A U.N. human rights agency has demanded that the Chinese government release Christian lawyer Gao Zhisheng, who has gone missing for nearly a year.
Gao is a self-taught lawyer who fought for human rights in legal cases involving medical malpractice, land redistribution, employment disputes, and forced sterilization of pregnant women under China’s one-child policy. He is perhaps best known, however, for defending journalists and religious minorities including house church Christians and practitioners of the Falungong spiritualist movement. Gao is a member of the house church community.
“The U.N. Working Group held that the detention violated international law because Gao’s disappearance was punishment for exercising his fundamental human rights and because the government failed to meet even the minimum international standards for due process,” the United Nations Working Group on Arbitrary Detention said in a statement.
Under international law, arbitrary arrest without due process is illegal and considered a crime against humanity.
The United Nations statement was only made public by rights advocacy group Freedom Now on Monday, although the agency had sent that statement to Chinese officials last July.
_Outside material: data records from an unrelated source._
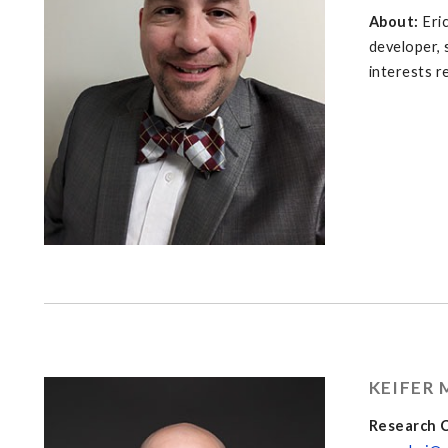
About:
Eri
developer, 
interests r
KEIFER
Research C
China’s Foreign Ministry has yet to respond to the U.N. working group’s statement.
On Sunday, Gao’s wife, Geng He, wrote to President Barack Obama pleading for her husband’s release in a commentary published in New York Times. Geng He is currently living in the U.S. with their two children after receiving political asylum.
"The Chinese government must not be allowed to claim that China is a nation operating under the rule of law while persecuting those who try to ensure that it respects the law," she wrote.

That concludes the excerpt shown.